A działo się dużo i namiętnie. Kolasa była nakryta pałubami, jednakże wszyscy domyślali się, co się święci. Najbardziej zainteresowany był kozak Szawiłła, który przyłożył nawet ucho do płótna, póki nie odgonili go Mikołaj i Zygmunt Dydyńscy.
Stolnikowic i Konstancja miłowali się tedy we krwi i pragnieniu. Na skórach, na ormiankach i ordynkach w pochwach nabijanych turkusami. Na kolczykach wyrwanych z uszu pań z fraucymeru Stadnickiej, na napierśniku sadzonym diamentami, za który Dydyński zarąbał dwóch sabatów i sługę łańcuckiego. I nade wszystko na złotych monetach ze skarbu Diabła. Tam, pod gorącym tyłeczkiem Konstancji, spoczywały zlepione zaschniętą krwią szóstaki, orty i portugały, złote floreny ozdobione jak na ironię znakiem niewinnej lilii i podobizną świętego Floriana, talary i czerwone złote, grosze i orty. A nade wszystko lśniące dukaty gdańskie, poznańskie i toruńskie z wizerunkiem Orła i Pogoni tudzież dostojną podobizną Zygmunta Snopkiewicza Wazy. Król Zygmunt, jako wychowanek jezuitów nieopuszczający żadnej mszy, łypał złym okiem z dukatów na miłującą się parę, jakby uważając to za profanację i crimen laesae maiestatis, zagrożoną w sądzie grodzkim rokiem wieży dolnej. Jadnakże po cichu szczerze radował się w duszy, iż pieniążki zmieniły właściciela i teraz służą za posłanie najwdzięczniejszemu tyłeczkowi Ziemi Sanockiej, ba, może nawet całego województwa Ruskiego. Bo przecież Zygmunt także nie cierpiał sukinsyna Stadnickiego.
* * *
Ślub Konstancji i Jacka wyznaczony był na dzień 21 czerwca roku Pańskiego 1608, w sobotę. Dwerniccy czekali na tę ceremonię już od świtu. Wieś była umajona zielskiem i kwiatami, Konstancja przystrojona w najlepsze suknie porabowane na zamku w Łańcucie, a do kolasy zaprzężono sześć siwych woźników. Przybył ksiądz, zjechali się liczni goście. I tylko pana młodego nie było.
Czekali na niego aż do południa. Chodziły słuchy, że Jacek Dydyński wyjechał z Sanoka, że jest w drodze, potem że pije w Hoczwi, w końcu że stanie w Dwernikach lada godzina.

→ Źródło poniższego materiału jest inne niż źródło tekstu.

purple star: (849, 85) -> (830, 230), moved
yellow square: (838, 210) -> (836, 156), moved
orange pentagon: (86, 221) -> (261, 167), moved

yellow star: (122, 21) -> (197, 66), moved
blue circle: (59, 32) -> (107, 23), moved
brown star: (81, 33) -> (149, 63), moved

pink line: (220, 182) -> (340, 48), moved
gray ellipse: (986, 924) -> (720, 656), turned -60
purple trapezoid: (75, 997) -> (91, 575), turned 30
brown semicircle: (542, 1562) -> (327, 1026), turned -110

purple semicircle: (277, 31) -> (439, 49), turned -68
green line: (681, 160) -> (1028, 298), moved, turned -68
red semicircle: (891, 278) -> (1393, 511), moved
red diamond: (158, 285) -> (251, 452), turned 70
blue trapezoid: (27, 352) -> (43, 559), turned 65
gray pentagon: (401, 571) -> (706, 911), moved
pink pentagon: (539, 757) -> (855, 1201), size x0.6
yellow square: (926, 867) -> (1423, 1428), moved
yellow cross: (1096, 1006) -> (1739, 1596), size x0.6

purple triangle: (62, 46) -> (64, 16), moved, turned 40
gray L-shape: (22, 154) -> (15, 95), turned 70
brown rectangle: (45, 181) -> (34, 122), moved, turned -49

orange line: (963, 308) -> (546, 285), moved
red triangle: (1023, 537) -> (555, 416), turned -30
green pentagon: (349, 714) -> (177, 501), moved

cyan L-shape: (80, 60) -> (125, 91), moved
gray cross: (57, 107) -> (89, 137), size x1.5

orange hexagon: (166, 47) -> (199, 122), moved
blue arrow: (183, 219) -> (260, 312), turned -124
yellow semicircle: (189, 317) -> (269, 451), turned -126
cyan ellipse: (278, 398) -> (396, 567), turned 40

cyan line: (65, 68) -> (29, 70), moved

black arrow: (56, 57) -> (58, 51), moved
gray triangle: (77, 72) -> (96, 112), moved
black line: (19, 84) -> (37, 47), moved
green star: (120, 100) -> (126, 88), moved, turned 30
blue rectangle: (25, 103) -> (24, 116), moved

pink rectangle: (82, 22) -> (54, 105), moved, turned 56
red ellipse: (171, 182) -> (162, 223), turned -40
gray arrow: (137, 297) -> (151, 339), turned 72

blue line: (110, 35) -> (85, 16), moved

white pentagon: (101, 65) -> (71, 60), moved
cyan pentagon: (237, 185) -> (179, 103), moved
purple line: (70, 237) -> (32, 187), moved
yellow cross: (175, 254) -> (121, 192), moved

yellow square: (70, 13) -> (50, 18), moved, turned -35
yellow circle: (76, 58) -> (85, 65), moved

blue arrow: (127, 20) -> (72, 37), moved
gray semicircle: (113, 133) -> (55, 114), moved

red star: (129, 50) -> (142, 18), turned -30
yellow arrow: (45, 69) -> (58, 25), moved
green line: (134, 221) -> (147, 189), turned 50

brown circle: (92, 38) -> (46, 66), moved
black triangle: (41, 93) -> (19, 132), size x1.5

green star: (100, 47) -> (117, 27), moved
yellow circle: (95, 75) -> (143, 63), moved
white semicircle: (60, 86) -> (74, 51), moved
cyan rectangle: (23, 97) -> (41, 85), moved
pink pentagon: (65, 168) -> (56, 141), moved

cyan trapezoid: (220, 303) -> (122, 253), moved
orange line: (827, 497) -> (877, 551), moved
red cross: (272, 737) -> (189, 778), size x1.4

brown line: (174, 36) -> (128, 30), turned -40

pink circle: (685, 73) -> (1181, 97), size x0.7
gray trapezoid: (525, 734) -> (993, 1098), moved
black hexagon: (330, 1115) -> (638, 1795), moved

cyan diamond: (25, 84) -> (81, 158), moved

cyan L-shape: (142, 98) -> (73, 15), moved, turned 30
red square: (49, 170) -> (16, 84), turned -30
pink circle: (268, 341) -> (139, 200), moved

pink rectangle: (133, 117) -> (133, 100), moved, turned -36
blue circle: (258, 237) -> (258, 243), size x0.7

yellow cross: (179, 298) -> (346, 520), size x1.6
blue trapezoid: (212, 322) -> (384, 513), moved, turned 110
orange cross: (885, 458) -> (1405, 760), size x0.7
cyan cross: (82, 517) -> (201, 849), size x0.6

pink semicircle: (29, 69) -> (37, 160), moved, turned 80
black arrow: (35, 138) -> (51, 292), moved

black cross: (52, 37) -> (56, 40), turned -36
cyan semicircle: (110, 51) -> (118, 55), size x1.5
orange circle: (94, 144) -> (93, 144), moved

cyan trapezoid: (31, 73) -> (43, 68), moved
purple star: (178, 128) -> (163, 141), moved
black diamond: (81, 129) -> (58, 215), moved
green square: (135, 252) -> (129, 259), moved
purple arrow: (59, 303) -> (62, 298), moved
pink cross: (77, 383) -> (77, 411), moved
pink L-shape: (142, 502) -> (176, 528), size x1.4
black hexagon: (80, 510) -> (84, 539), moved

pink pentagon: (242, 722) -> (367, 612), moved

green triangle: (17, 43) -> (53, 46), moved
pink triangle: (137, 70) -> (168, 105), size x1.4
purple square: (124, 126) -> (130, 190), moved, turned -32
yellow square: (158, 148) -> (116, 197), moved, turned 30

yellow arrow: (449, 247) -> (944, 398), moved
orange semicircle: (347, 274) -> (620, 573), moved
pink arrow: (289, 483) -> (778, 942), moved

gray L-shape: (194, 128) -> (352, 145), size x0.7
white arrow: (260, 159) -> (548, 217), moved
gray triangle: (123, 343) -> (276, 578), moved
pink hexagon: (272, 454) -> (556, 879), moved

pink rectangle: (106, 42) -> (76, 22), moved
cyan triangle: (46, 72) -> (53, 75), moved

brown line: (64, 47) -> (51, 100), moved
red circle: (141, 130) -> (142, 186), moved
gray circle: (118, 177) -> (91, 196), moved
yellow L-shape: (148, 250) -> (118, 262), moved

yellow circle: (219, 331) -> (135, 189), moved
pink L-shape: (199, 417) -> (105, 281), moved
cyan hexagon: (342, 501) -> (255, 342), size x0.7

Tymczasem minęło południe i nic. Zaczął się popołudniowy skwar, słońce chyliło się ku zachodowi, a Dydyńskiego jak nie było, tak nie ma.
Aż wreszcie po pewnym czasie na trakcie załomotały końskie kopyta. Przyjechał pan Andrzej Ligęza z czeladzią i pocztem. Zeskoczył z konia, przyszedł do kościółka, pokłonił się zebranym z wielce nietęgą miną i wydobył list.